WORK TO BE COMPLETED – Exactly as they stand, copy the lines from the one containing "Segment every instance" to the final line of the data; leave out the pictures.

------ LISTED ENTRIES ------

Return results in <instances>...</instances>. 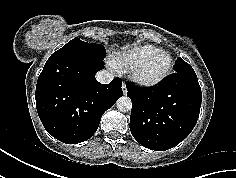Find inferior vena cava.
<instances>
[{
	"label": "inferior vena cava",
	"instance_id": "obj_1",
	"mask_svg": "<svg viewBox=\"0 0 236 178\" xmlns=\"http://www.w3.org/2000/svg\"><path fill=\"white\" fill-rule=\"evenodd\" d=\"M96 79L102 84H108L114 79V74L107 70H103L96 74Z\"/></svg>",
	"mask_w": 236,
	"mask_h": 178
}]
</instances>
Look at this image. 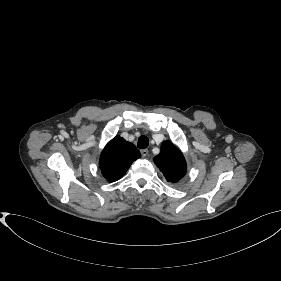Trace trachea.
Masks as SVG:
<instances>
[{
  "label": "trachea",
  "instance_id": "3493384b",
  "mask_svg": "<svg viewBox=\"0 0 281 281\" xmlns=\"http://www.w3.org/2000/svg\"><path fill=\"white\" fill-rule=\"evenodd\" d=\"M148 145H149V139L146 136H141L138 139V143H137L138 148L145 149L148 147Z\"/></svg>",
  "mask_w": 281,
  "mask_h": 281
}]
</instances>
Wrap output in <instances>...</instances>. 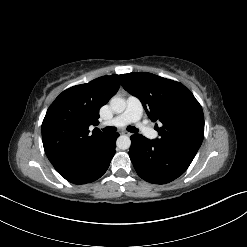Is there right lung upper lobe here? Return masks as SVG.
Instances as JSON below:
<instances>
[{
	"mask_svg": "<svg viewBox=\"0 0 247 247\" xmlns=\"http://www.w3.org/2000/svg\"><path fill=\"white\" fill-rule=\"evenodd\" d=\"M120 87V76L111 75L63 91L47 110L42 123L45 153L53 166L85 154L105 134L97 125L99 109Z\"/></svg>",
	"mask_w": 247,
	"mask_h": 247,
	"instance_id": "obj_1",
	"label": "right lung upper lobe"
}]
</instances>
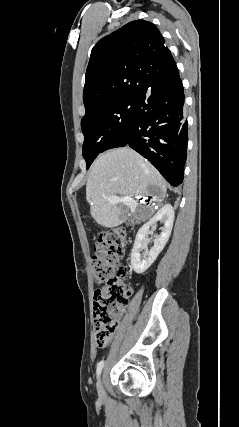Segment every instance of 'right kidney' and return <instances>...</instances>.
Segmentation results:
<instances>
[{
	"label": "right kidney",
	"instance_id": "ca27d5eb",
	"mask_svg": "<svg viewBox=\"0 0 239 427\" xmlns=\"http://www.w3.org/2000/svg\"><path fill=\"white\" fill-rule=\"evenodd\" d=\"M174 217L173 207L170 204H166L139 229L131 253V265L136 273H144L154 263L160 252L163 250L170 237ZM158 221L163 223V227L161 228L162 232L160 236L154 240V246L142 257L140 252L142 249L146 248L148 243L146 237L150 233L149 228Z\"/></svg>",
	"mask_w": 239,
	"mask_h": 427
}]
</instances>
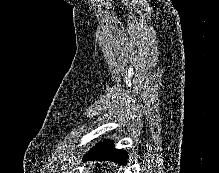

------

ANSWER –
Segment every instance of 'right kidney' and return <instances>...</instances>.
Segmentation results:
<instances>
[{
	"label": "right kidney",
	"instance_id": "ca27d5eb",
	"mask_svg": "<svg viewBox=\"0 0 239 427\" xmlns=\"http://www.w3.org/2000/svg\"><path fill=\"white\" fill-rule=\"evenodd\" d=\"M174 217L173 207L170 204H166L139 229L131 253V265L136 273H144L154 263L160 252L163 250L170 237ZM158 221L163 223V227L161 228L162 232L160 236L154 240V246L142 257L140 252L142 249L146 248L148 243L146 237L150 233L149 228Z\"/></svg>",
	"mask_w": 239,
	"mask_h": 427
}]
</instances>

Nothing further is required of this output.